Consider the Short Exact sequence
$0\rightarrow C_0((0,1))\rightarrow C([0,1])\rightarrow \mathbb{C}\bigoplus\mathbb{C}\rightarrow 0$
where the map from $C([0,1])\rightarrow \mathbb{C}\bigoplus\mathbb{C}$ sends $f$ to $(f(0),f(1))$. How does one show this sequence does not split in terms of C* algebras. i.e. there does not exist a *-homomorphism inducing a right split. I consider the map $(a,b)$ to the continuous function starting at $a$ and ending at $b$ by Tietzes extension theorem. Why can this not be made to be a *homomorphism?

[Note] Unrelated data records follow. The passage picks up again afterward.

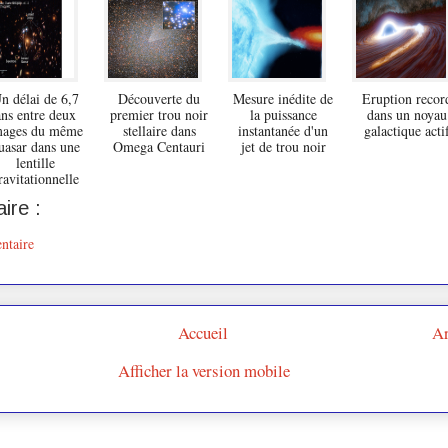
n délai de 6,7
Découverte du
Mesure inédite de
Eruption recor
ans entre deux
premier trou noir
la puissance
dans un noyau
mages du même
stellaire dans
instantanée d'un
galactique acti
uasar dans une
Omega Centauri
jet de trou noir
lentille
ravitationnelle
ire :
ntaire
Accueil
Ar
Afficher la version mobile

There is no "the" continuous function that you want. So you are not really defining your section. If the sequence were to split, the claim is that for any $a,b$, you can find $g_{a,b}\in C[0,1]$ such that $g(0)=a$, $g(1)=b$ and, more importantly, the map is a $*$-homomorphism: that is, $$g_{a_1+a_1,b_1+b_2}-g_{a_1,b_1}+g_{a_2,b_2}, \ \ \ g_{a_1a_2,b_1b_2}=g_{a_1,b_1}g_{a_2,b_2}.$$ I wouldn't know how to try to construct such an assignment, nor to check that it is possible.
But there are equivalent conditions to the existence of sections. If you had a right section, that means that the sequence splits (hence the name): that is, you should have $$ C[0,1]\simeq C_0(0,1)\oplus\mathbb C^2. $$ This is impossible, since the algebra on the left has two projections, while the algebra on the right has four. So the sequence does not split as algebras, you don't even need C$^*$-algebras.